What was behind the judge’s speech was a row between the commission and the British government over access to documents. The British had thirty-eight tons of them, and Peter McClellan, the barrister assisting the commission, wanted to see a lot of them. He also wanted to call as witnesses British scientists who took part in the tests. Up to the time of the commission’s arrival in Britain, the British government had been distinctly uncooperative.
The commission did have one card up its sleeve, however. When it was set up, Margaret Thatcher had written to the Australian Prime Minister, Bob Hawke, promising full co-operation. The judge’s comments were a calculated reminder of that fact, and they worked. The Attorney-General, Sir Michael Havers, pointed out to members of the British government that the holding back of documents and witnesses could not be maintained. The commission got what it wanted.
Between 3 January and 18 March, British and Australian veterans were able to watch flesh being wrapped around the bones of allegations they had originally made as long as five years before. Some of the revelations were confirmatory. The Totem I test had been fired in the most dangerous possible conditions and was responsible for the ‘black mist’ which aborigines at Wallatinna Station talked about, for instance. Others were new and startling - among these that Scotland had been seriously considered as the venue for testing the trigger of an atom bomb, along with Skipsea, in Yorkshire, and Don
na Nook, an RAF bombing range in Lincolnshire.

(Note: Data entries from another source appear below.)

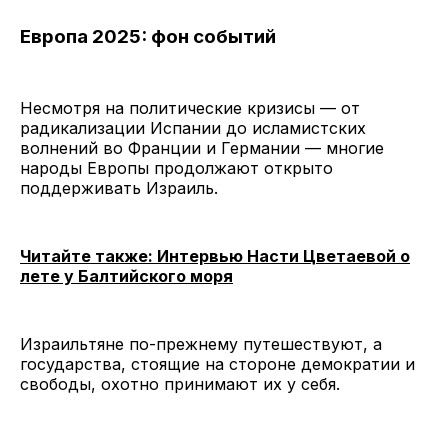
Европа 2025: фон событий
Несмотря на политические кризисы — от
радикализации Испании до исламистских
волнений во Франции и Германии — многие
народы Европы продолжают открыто
поддерживать Израиль.
Читайте также: Интервью Насти Цветаевой о
лете у Балтийского моря
Израильтяне по-прежнему путешествуют, а
государства, стоящие на стороне демократии и
свободы, охотно принимают их у себя.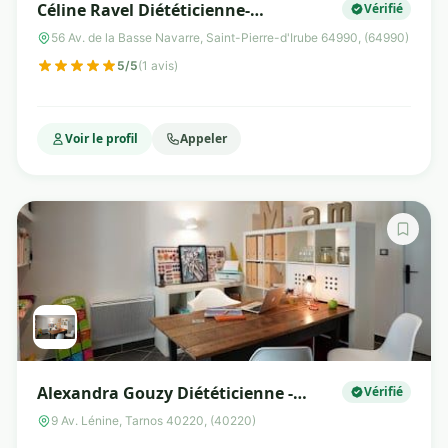
Céline Ravel Diététicienne-
Vérifié
nutritionniste
56 Av. de la Basse Navarre, Saint-Pierre-d'Irube 64990, (64990)
5/5
(1 avis)
Voir le profil
Appeler
Alexandra Gouzy Diététicienne -
Vérifié
Nutritionniste
9 Av. Lénine, Tarnos 40220, (40220)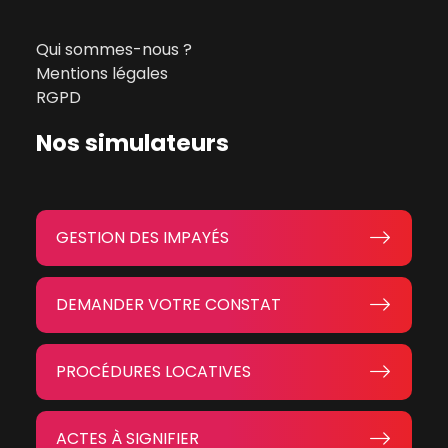
Qui sommes-nous ?
Mentions légales
RGPD
Nos simulateurs
GESTION DES IMPAYÉS
DEMANDER VOTRE CONSTAT
PROCÉDURES LOCATIVES
ACTES À SIGNIFIER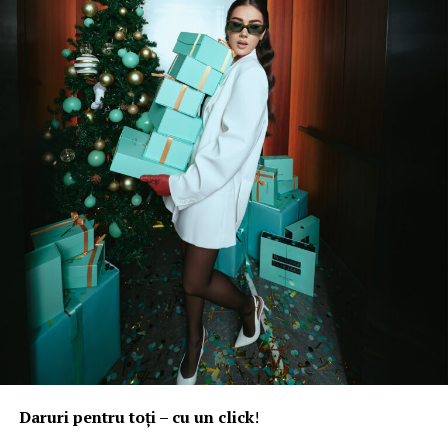
Daruri pentru toți – cu un click
!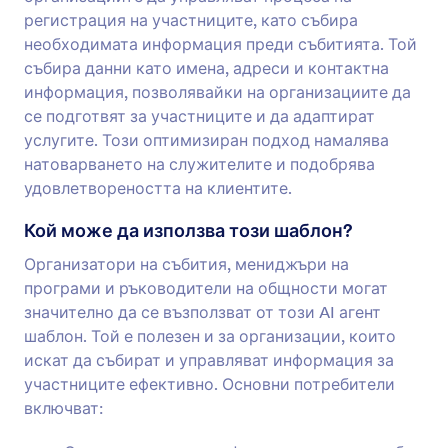
регистрация на участниците, като събира
необходимата информация преди събитията. Той
събира данни като имена, адреси и контактна
информация, позволявайки на организациите да
се подготвят за участниците и да адаптират
услугите. Този оптимизиран подход намалява
натоварването на служителите и подобрява
удовлетвореността на клиентите.
Кой може да използва този шаблон?
Организатори на събития, мениджъри на
програми и ръководители на общности могат
значително да се възползват от този AI агент
шаблон. Той е полезен и за организации, които
искат да събират и управляват информация за
участниците ефективно. Основни потребители
включват: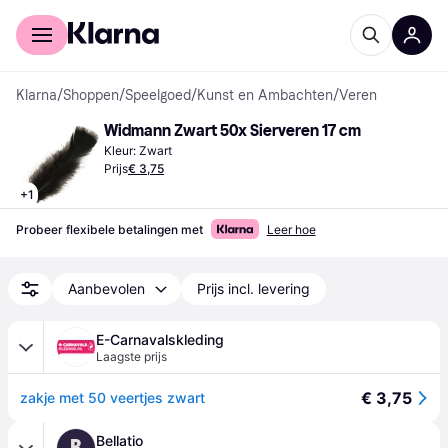
Voor shoppers
Voor bedrijven
Klarna
/
Shoppen
/
Speelgoed
/
Kunst en Ambachten
/
Veren
Widmann Zwart 50x Sierveren 17 cm
Kleur: Zwart
Prijs
€ 3,75
+
1
Probeer flexibele betalingen met
Leer hoe
Aanbevolen
Prijs incl. levering
E-Carnavalskleding
Laagste prijs
€ 3,75
zakje met 50 veertjes zwart
Bellatio
B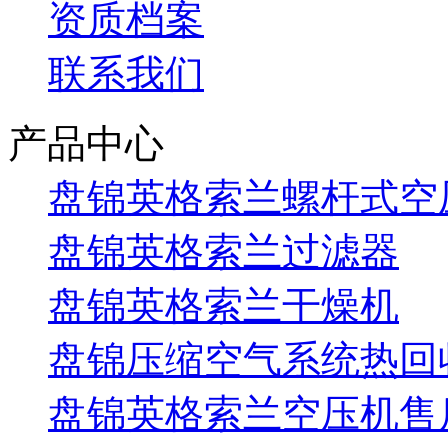
资质档案
联系我们
产品中心
盘锦英格索兰螺杆式空
盘锦英格索兰过滤器
盘锦英格索兰干燥机
盘锦压缩空气系统热回
盘锦英格索兰空压机售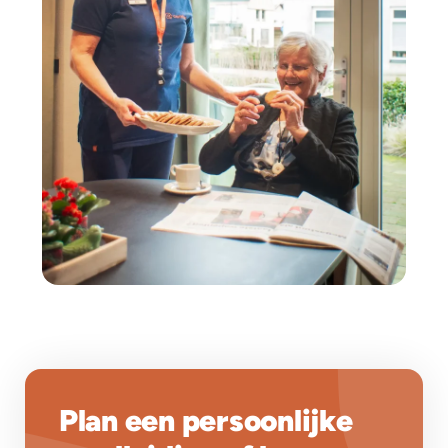
Plan een persoonlijke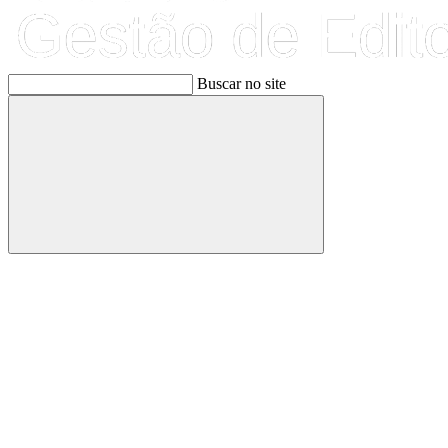
Buscar no site
Buscar
Link para o Facebook
Link para o Linkedin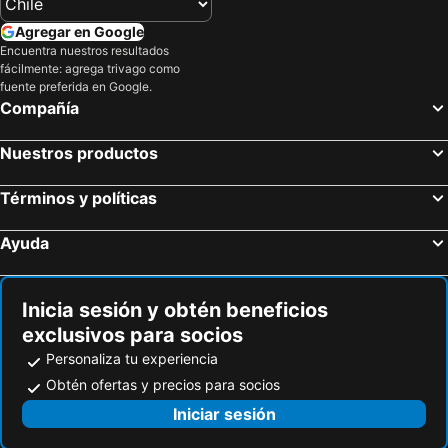
Las Bóvedas
Baluarte de Santa Catalina y el de Santa Clara
Agregar en Google
Aeropuerto Internacional Ernesto Cortissoz
Parque Nacional Corales del Rosario
Encuentra nuestros resultados
fácilmente: agrega trivago como
Museo de Arte Moderno
Plaza de la Aduana
fuente preferida en Google.
Compañía
Muelle de los Pegasos
Plaza de los Coches
Teatro Colón
San Pedro Claver
Nuestros productos
Parque Nacional Natural Corales del Rosario
Monumento de los Zapatos Viejos
Museo Histórico - Palacio de la Inquisición
Iglesia de Santo Domingo
Términos y políticas
Museo del Caribe
Pancho Parrillas
Ayuda
Inicia sesión y obtén beneficios
exclusivos para socios
Personaliza tu experiencia
Obtén ofertas y precios para socios
Iniciar sesión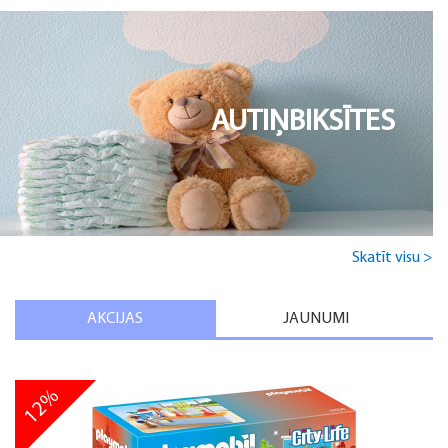
AUTIŅBIKSĪTES
Skatīt visu >
AKCIJAS
JAUNUMI
12%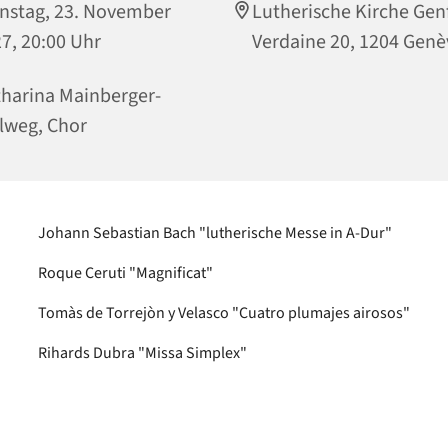
nstag, 23. November
Lutherische Kirche Gen
7, 20:00 Uhr
Verdaine 20, 1204 Genè
harina Mainberger-
lweg, Chor
Johann Sebastian Bach "lutherische Messe in A-Dur"
Roque Ceruti "Magnificat"
Tomàs de Torrejòn y Velasco "Cuatro plumajes airosos"
Rihards Dubra "Missa Simplex"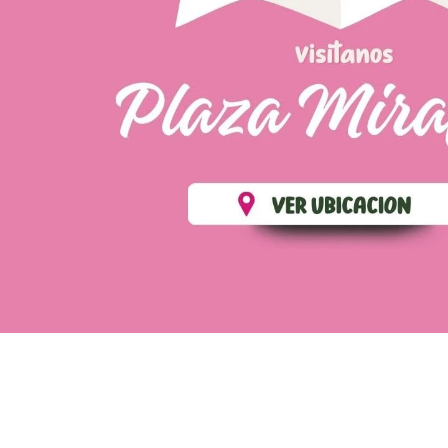
💄 Crear tu perfil, recibe un 10% de descuento en t
Es fácil, es rápido, es solo para
✨
Recibe descuentos exclusivos y sigue tus pedi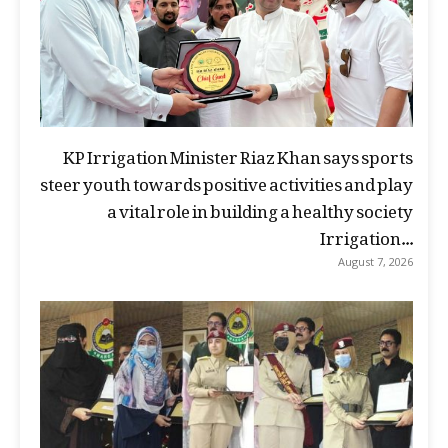
KP Irrigation Minister Riaz Khan says sports
steer youth towards positive activities and play
a vital role in building a healthy society
Irrigation...
August 7, 2026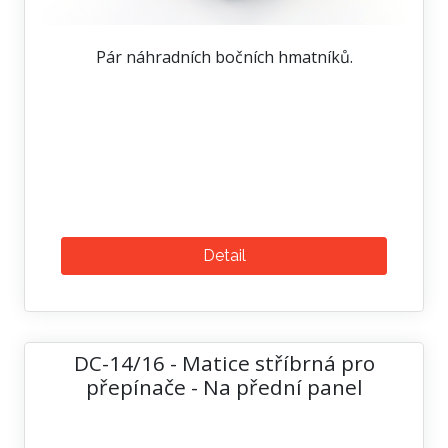
Pár náhradních bočních hmatníků.
Detail
DC-14/16 - Matice stříbrná pro
přepínače - Na přední panel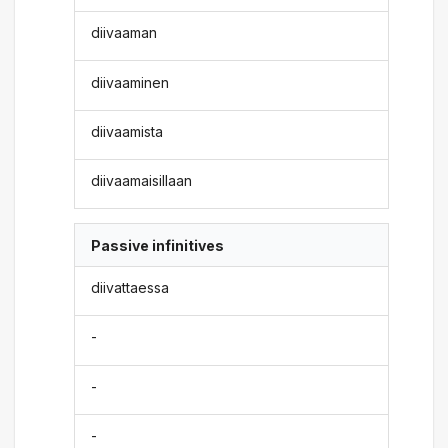
diivaaman
diivaaminen
diivaamista
diivaamaisillaan
Passive infinitives
diivattaessa
-
-
-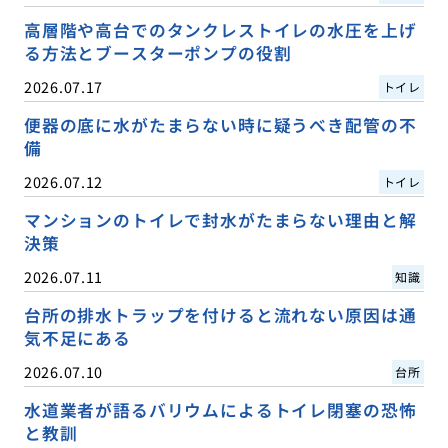
高層階や高台でのタンクレストイレの水圧を上げ
る方法とブースターポンプの役割
2026.07.17
トイレ
便器の底に水がたまらない時に疑うべき配管の不
備
2026.07.12
トイレ
マンションのトイレで封水がたまらない理由と解
決策
2026.07.11
知識
台所の排水トラップを付けると流れない原因は通
気不足にある
2026.07.10
台所
水道業者が語るバリウムによるトイレ閉塞の恐怖
と教訓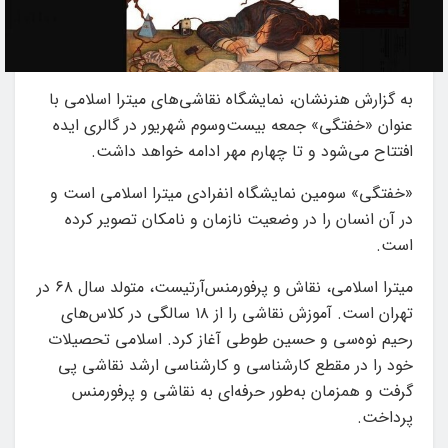
به گزارش هنرنشان، نمایشگاه نقاشی‌های میترا اسلامی با
عنوان «خفتگی» جمعه بیست‌وسوم شهریور در گالری ایده
افتتاح می‌شود و تا چهارم مهر ادامه خواهد داشت.
«خفتگی» سومین نمایشگاه انفرادی میترا اسلامی است و
در آن انسان را در وضعیت نازمان و نامکان تصویر کرده
است.
میترا اسلامی، نقاش و پرفورمنس‌آرتیست، متولد سال ۶۸ در
تهران است. آموزش نقاشی را از ۱۸ سالگی در کلاس‌های
رحیم‌ نوه‌سی و حسین طوطی آغاز کرد. اسلامی تحصیلات
خود را در مقطع کارشناسی و کارشناسی ارشد نقاشی پی
گرفت و همزمان به‌طور حرفه‌ای به نقاشی و پرفورمنس
پرداخت.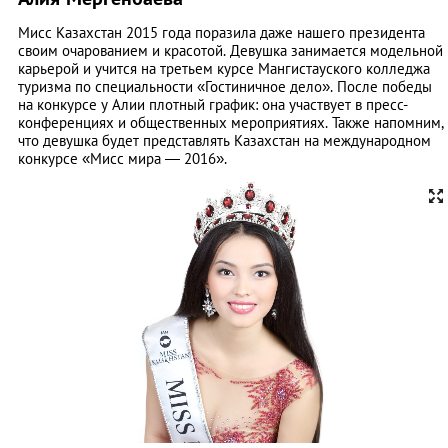
Мисс Казахстан 2015 года поразила даже нашего президента
своим очарованием и красотой. Девушка занимается модельной
карьерой и учится на третьем курсе Мангистауского колледжа
туризма по специальности «Гостиничное дело». После победы
на конкурсе у Алии плотный график: она участвует в пресс-
конференциях и общественных мероприятиях. Также напомним,
что девушка будет представлять Казахстан на международном
конкурсе «Мисс мира — 2016».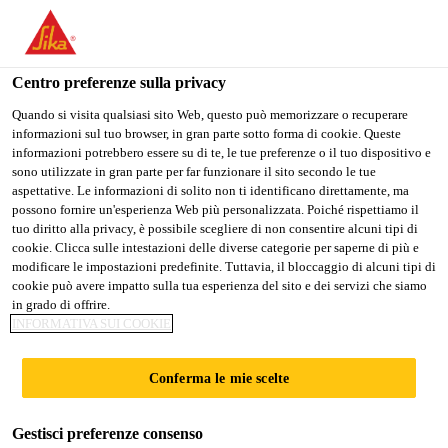
Stai visitando il sito web della "Sika Schweiz AG", sembra che si
stia accedendo da "Stati Uniti". Esiste un sito web separato per il
vostro paese.
Centro preferenze sulla privacy
PASSARE A
RIMANERE SIKA
SELEZIONARE
Quando si visita qualsiasi sito Web, questo può memorizzare o recuperare
informazioni sul tuo browser, in gran parte sotto forma di cookie. Queste
SIKA USA
SCHWEIZ AG
IL PAESE
informazioni potrebbero essere su di te, le tue preferenze o il tuo dispositivo e
sono utilizzate in gran parte per far funzionare il sito secondo le tue
aspettative. Le informazioni di solito non ti identificano direttamente, ma
Sika Schweiz AG
possono fornire un'esperienza Web più personalizzata. Poiché rispettiamo il
tuo diritto alla privacy, è possibile scegliere di non consentire alcuni tipi di
cookie. Clicca sulle intestazioni delle diverse categorie per saperne di più e
modificare le impostazioni predefinite. Tuttavia, il bloccaggio di alcuni tipi di
cookie può avere impatto sulla tua esperienza del sito e dei servizi che siamo
FRONTALE
in grado di offrire.
INFORMATIVA SUI COOKIE
Conferma le mie scelte
Gestisci preferenze consenso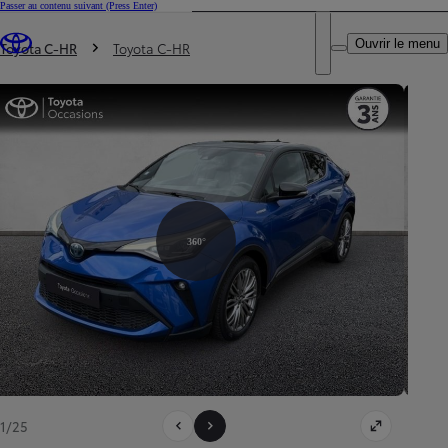
Passer au contenu suivant
(Press Enter)
DEALER NAME
Vous êtes ici
:
Ouvrir le menu
Trouvez un partenaire Toyota
Toyota C-HR
Toyota C-HR
360°
1/25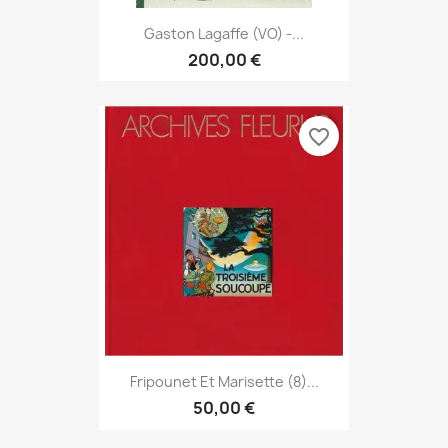
Gaston Lagaffe (VO) -...
200,00 €
favorite_border
Fripounet Et Marisette (8)...
50,00 €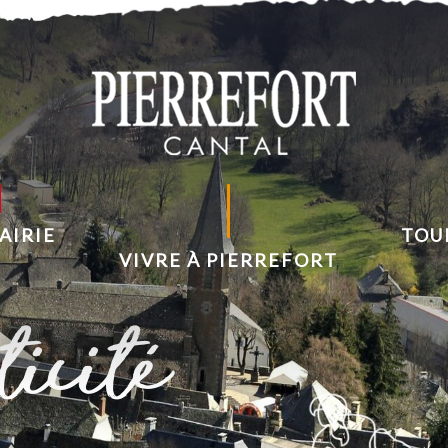
AIRIE
TOU
VIVRE À PIERREFORT
icité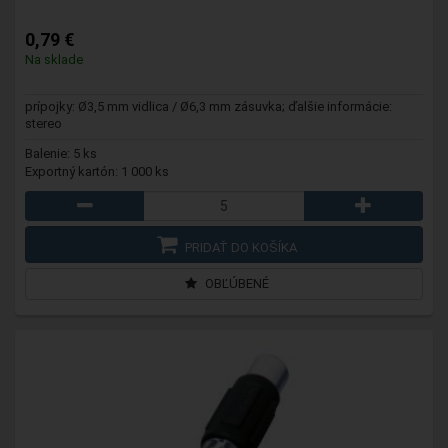
0,79 €
Na sklade
prípojky: Ø3,5 mm vidlica / Ø6,3 mm zásuvka; ďalšie informácie:
stereo
Balenie: 5 ks
Exportný kartón: 1 000 ks
PRIDAŤ DO KOŠÍKA
OBĽÚBENÉ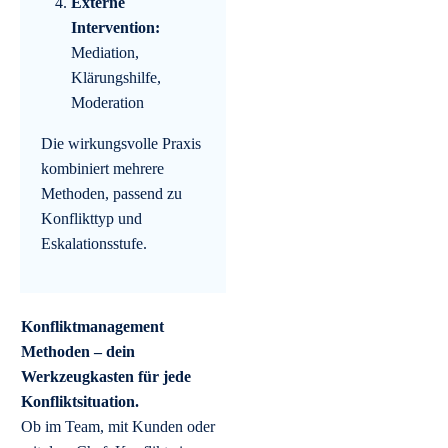
Externe
Intervention:
Mediation,
Klärungshilfe,
Moderation
Die wirkungsvolle Praxis
kombiniert mehrere
Methoden, passend zu
Konflikttyp und
Eskalationsstufe.
Konfliktmanagement
Methoden – dein
Werkzeugkasten für jede
Konfliktsituation.
Ob im Team, mit Kunden oder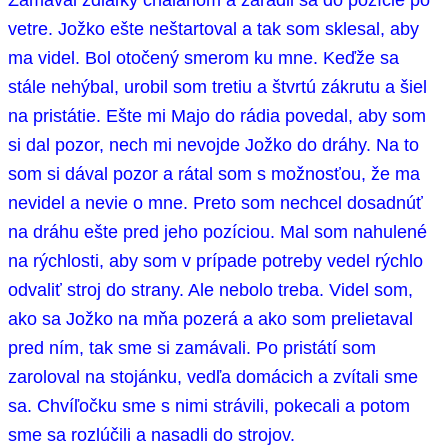
vetre. Jožko ešte neštartoval a tak som sklesal, aby
ma videl. Bol otočený smerom ku mne. Keďže sa
stále nehýbal, urobil som tretiu a štvrtú zákrutu a šiel
na pristátie. Ešte mi Majo do rádia povedal, aby som
si dal pozor, nech mi nevojde Jožko do dráhy. Na to
som si dával pozor a rátal som s možnosťou, že ma
nevidel a nevie o mne. Preto som nechcel dosadnúť
na dráhu ešte pred jeho pozíciou. Mal som nahulené
na rýchlosti, aby som v prípade potreby vedel rýchlo
odvaliť stroj do strany. Ale nebolo treba. Videl som,
ako sa Jožko na mňa pozerá a ako som prelietaval
pred ním, tak sme si zamávali. Po pristátí som
zaroloval na stojánku, vedľa domácich a zvítali sme
sa. Chvíľočku sme s nimi strávili, pokecali a potom
sme sa rozlúčili a nasadli do strojov.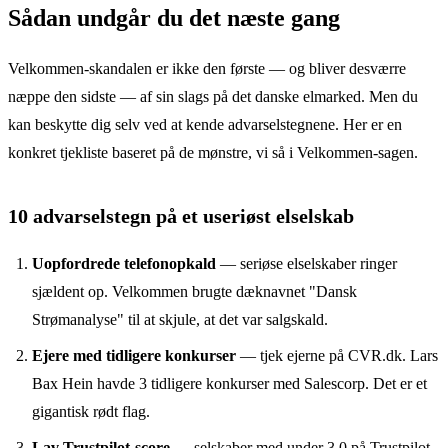
Sådan undgår du det næste gang
Velkommen-skandalen er ikke den første — og bliver desværre
næppe den sidste — af sin slags på det danske elmarked. Men du
kan beskytte dig selv ved at kende advarselstegnene. Her er en
konkret tjekliste baseret på de mønstre, vi så i Velkommen-sagen.
10 advarselstegn på et useriøst elselskab
Uopfordrede telefonopkald
— seriøse elselskaber ringer
sjældent op. Velkommen brugte dæknavnet "Dansk
Strømanalyse" til at skjule, at det var salgskald.
Ejere med tidligere konkurser
— tjek ejerne på CVR.dk. Lars
Bax Hein havde 3 tidligere konkurser med Salescorp. Det er et
gigantisk rødt flag.
Lav Trustpilot-score
— selskaber med under 3,0 på Trustpilot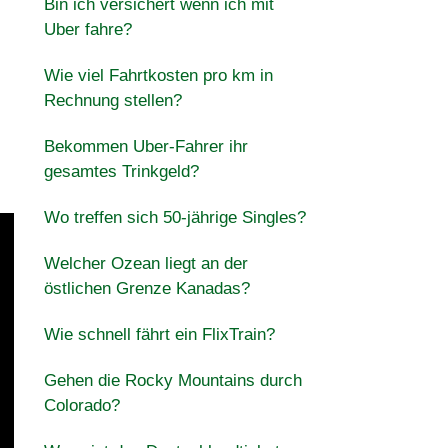
Bin ich versichert wenn ich mit
Uber fahre?
Wie viel Fahrtkosten pro km in
Rechnung stellen?
Bekommen Uber-Fahrer ihr
gesamtes Trinkgeld?
Wo treffen sich 50-jährige Singles?
Welcher Ozean liegt an der
östlichen Grenze Kanadas?
Wie schnell fährt ein FlixTrain?
Gehen die Rocky Mountains durch
Colorado?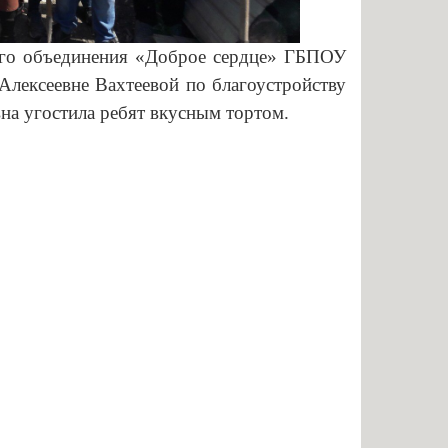
нальное образование
ого объединения «Доброе сердце» ГБПОУ
лексеевне Вахтеевой по благоустройству
вна угостила ребят вкусным тортом.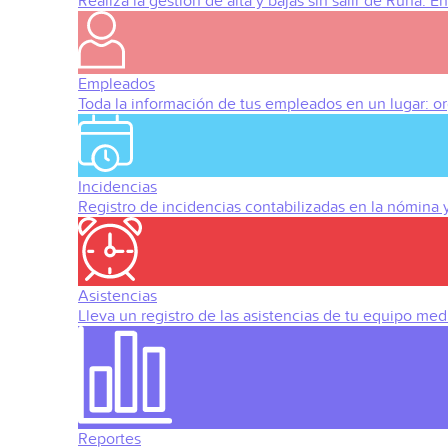
Realiza la gestión de alta y bajas sin salir de Runa. 
Empleados
Toda la información de tus empleados en un lugar: org
Incidencias
Registro de incidencias contabilizadas en la nómina
Asistencias
Lleva un registro de las asistencias de tu equipo med
Reportes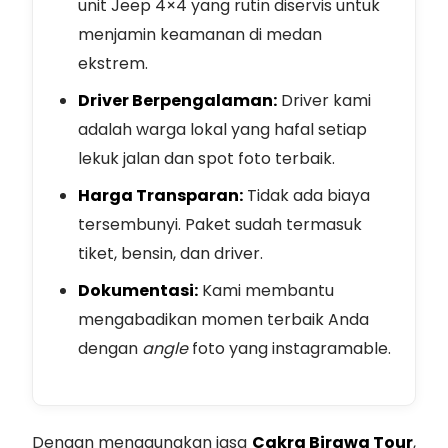
unit Jeep 4×4 yang rutin diservis untuk
menjamin keamanan di medan
ekstrem.
Driver Berpengalaman:
Driver kami
adalah warga lokal yang hafal setiap
lekuk jalan dan spot foto terbaik.
Harga Transparan:
Tidak ada biaya
tersembunyi. Paket sudah termasuk
tiket, bensin, dan driver.
Dokumentasi:
Kami membantu
mengabadikan momen terbaik Anda
dengan
angle
foto yang instagramable.
Dengan menggunakan jasa
Cakra Birawa Tour
,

By the time the commission was ready to go home and resume taking evidence in Australia, the veterans felt they had been publicly vindicated. The Guardian said the hearings had left ‘a frightening catalogue of ignorant and careless acts’. Even the deeply conservative Times allowed that ‘enough evidence has now been extracted from archives and witnesses to undermine the bland and brief reassurances which Britain has issued at regular intervals since the tests’. Adam Butler remained silent.
Even if the British government did not have detailed knowledge of all the documents it held on the atom bomb tests - a likely eventuality, in view of their sheer number - the precedent for declassifying such information was hardly a happy one from the Cabinet’s point of view.
In 1979, an American former soldier called Orville Kelly set up the National Association of Atomic Veterans to represent the quarter of a million US personnel who had taken part in nuclear tests or risked exposure to radiation in the bombed cities of Hiroshima and Nagasaki. Kelly was US army commander of Japtan Island, in the Marshall Islands, in 1958; he saw twenty-two bomb tests in only four months. Kelly died of cancer only months after founding the veterans’ organization, but his wife, Wanda, carried on its work with other men who had been at the tests.
It had long been known that the US tests in the Pacific had had disastrous consequences for the islanders in whose territory they were held. The huge hydrogen device tested at Bikini Atoll on 1 March 1954 - its yield was equal to 15 million tons of TNT – irradiated the Marshall Islands and in particular Rongelap Atoll, where the inhabitants suffered burns and radiation sickness before they were hurriedly evacuated. Fallout also landed on a Japanese fishing boat, the Lucky Dragon; one crew member died of radiation sickness and almost all of the remaining twenty-two showed signs of it.